Regardless of where maize is grown, the choice of variety is a key factor in crop performance.
A strategic choice
Whether you are a farmer in Poland, Romania, France or Germany, the common criteria guiding your choice are yield potential, stability of performance and tolerance to water stress in relation to your local soil and climate.
The genetics of plant varieties now make it possible to grow hybrids that are both productive and robust, and increasingly tolerant of water stress.
Farmers are also looking for vigour at the beginning of the cycle (some form of tolerance to cold) and at the end of the cycle (good stem strength and rate of dessication). These criteria together ensure a more productive crop in a shorter period of time.
Defining crop earliness
Varieties are classified in groups according to their earliness. Very early to very late (7 groups) for grain maize and very early to semi-late (4 groups) for silage maize varieties. Earliness reflects differences in flowering dates and in the grain’s moisture content or the whole plant’s dry matter content. It will therefore determine the cycle’s length and the grain dessication rate. Cycle length is defined as the period between sowing and physiological maturity, which determines the yield. Physiological maturity corresponds to a grain moisture content of between 30 and 32% or 32 to 33% dry matter for fodder. To summarise, later varieties have a longer cycle, so they take longer to reach physiological maturity.
In grain maize, later varieties provide a better yield provided that the weather conditions (water and temperature) are favourable to the crop’s life cycle. In more restrictive situations, choosing an earlier variety will allow the plant to better express its potential.
For fodder maize, the earliness of the crop will determine the harvesting date, the herd’s use of it, and the quality of the fodder. A variety that is too early may produce less biomass from the whole plant than a later variety.
Farmers also demand varieties with good “mechanical” qualities. Mechanical quality refers to the variety’s resistance to early (vegetative) or late lodging.
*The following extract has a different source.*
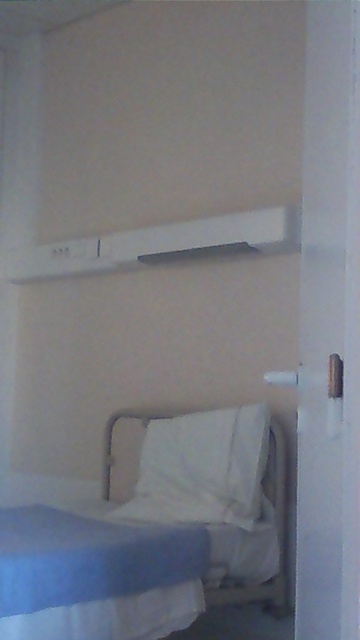 You are standing in the room and want to place a small decorative item on the shelf. The shelf is 1.2 meters wide. If the blue fabric bed at lower left is located at coordinates approximately 0.842 on the x axis and 0.425 on the y axis, will the shelf have enough space to place the item without it hanging over the edge?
With resistant varieties, farmers can wait until optimal harvesting conditions are met. Improved plant standability (lodging resistance) also allows higher planting densities, thus ensuring crop productivity.
Several factors must therefore be taken into account when choosing a variety. The earliness criterion, depending on its climate zone, the regularity of crop performance over time and its tolerance to biotic and abiotic stresses depending on the region where it is produced.
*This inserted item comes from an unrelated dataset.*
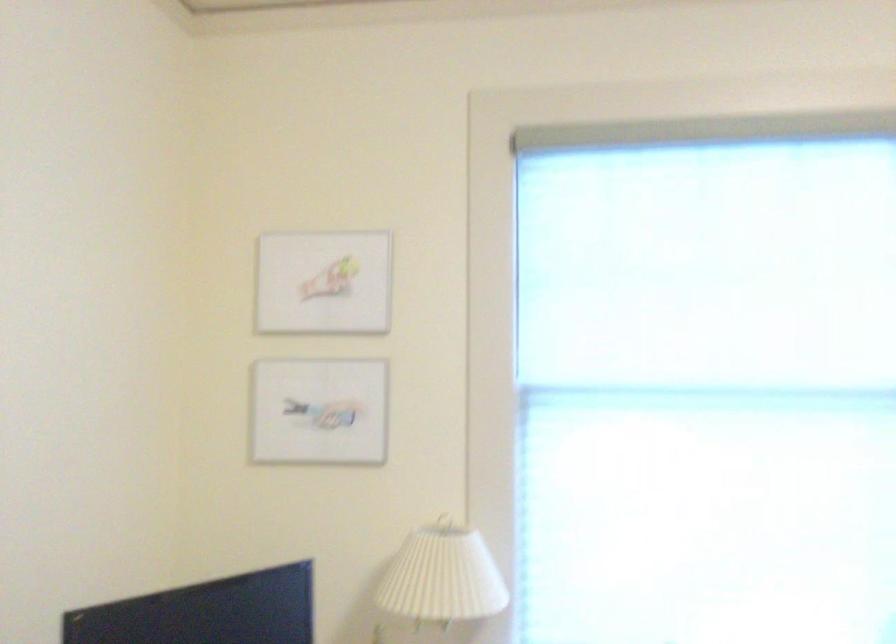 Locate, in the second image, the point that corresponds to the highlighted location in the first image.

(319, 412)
In Europe, no less than 2,000 varieties are developed and new varieties are added to the catalogue every year. All these resources constitute a comprehensive range of varieties suited to different climates, depending on the type of maize grown and its market.
Criteria to remember:
1. Yield potential
2. Regularity of crop performance and tolerance to water stress
3. Physiological earliness and the qualities that contribute to it: vigour at the start of the cycle and desiccation rate at the end.